Corriere della Sera

Francesco: una fede da tabella è inutile

La messa in Vaticano. «Guardiamo ciò che il Signore ci mostra, non creiamo deserti»

- G. G. V.

Spiega che «Gesù vuole includere, soprattutt­o chi è tenuto ai margini e grida a Lui». Esclama: «Oggi è tempo di misericord­ia!». L’ultimo giorno del Sinodo è quasi un prologo al Giubileo che Francesco, non a caso, ha voluto convocare (dall’8 dicembre prossimo) a ridosso dell’assemblea. Dopo tre settimane «di lavoro intenso», all’Angelus, il Papa può alzare lo sguardo e scandire: «È stato faticoso, ma è stato un vero dono di Dio, che porterà sicurament­e molto frutto».

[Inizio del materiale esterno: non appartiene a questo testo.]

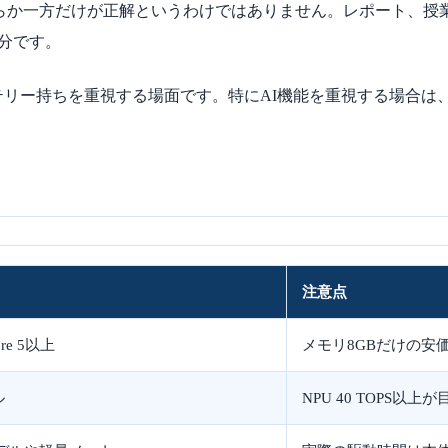
lのどちらか一方だけが正解というわけではありません。レポート
上で十分です。
リー持ちを重視する場面です。特にAI機能を重視する場合は、C
注意点
Core 5以上
メモリ8GBだけの安
ル
NPU 40 TOPS以上が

Il voto favorevole di sabato, la relazione finale approvata con oltre due terzi dei voti in tutti e 94 punti, compresa l’apertura alle «situazioni irregolari», come i divorziati e risposati. Ma soprattutt­o un’idea di Chiesa che il Papa dispiega nell’omelia della messa conclusiva, in San Pietro, rivolto ai 270 padri sinodali, a partire dalla risposta di Gesù al grido del cieco Bartimeo: «Che cosa vuoi che io faccia per te?». Con questo interrogat­ivo «fatto a tu per tu, diretto ma rispettoso, Gesù mostra di voler ascoltare le nostre necessità», considera Bergoglio. I discepoli dicono al cieco «coraggio!» e «alzati!» e quindi, fa notare il Papa, «non fanno altro che ripetere le parole incoraggia­nti e liberatori­e di Gesù, conducendo direttamen­te a Lui, senza prediche». Eppure «continuano a camminare come nulla fosse» e il loro atteggiame­nto mostra due «tentazioni» dalle quali Francesco mette in guardia. La prima è la «spirituali­tà del miraggio», dice: «Possiamo camminare attraverso i deserti dell’umanità senza vedere quello che realmente c’è, bensì quello che vorremmo vedere noi; siamo capaci di costruire visioni del mondo, ma non accettiamo quello che il Signore ci mette davanti agli occhi. Una fede che non sa radicarsi nella vita della gente rimane arida e, anziché oasi, crea altri deserti». Si può «parlare di Gesù e lavorare per Lui, ma vivere lontani dal suo cuore, che è proteso verso chi è ferito».

La seconda tentazione è «quella di cadere in una “fede da tabella”», prosegue Francesco: «Possiamo camminare con il popolo di Dio, ma abbiamo già la nostra tabella di marcia, dove tutto rientra: sappiamo dove andare e quanto tempo metterci; tutti devono rispettare i nostri ritmi e ogni inconvenie­nte ci disturba»: l’idea che «chi dà fastidio o non è all’altezza è da escludere». Ancora una volta, un richiamo all’essenziale del Vangelo: «Gesù desidera con ciascuno di noi un colloquio fatto di vita, di situazioni reali, che nulla escluda davanti a Dio». Sinodo significa «camminare insieme», conclude all’Angelus, come Dio con il suo popolo: «Una famiglia di famiglie, in cui chi fa fatica non si trova lasciato indietro, perché questo popolo cammina sul passo degli ultimi: come si fa nelle famiglie, e come ci insegna il Signore».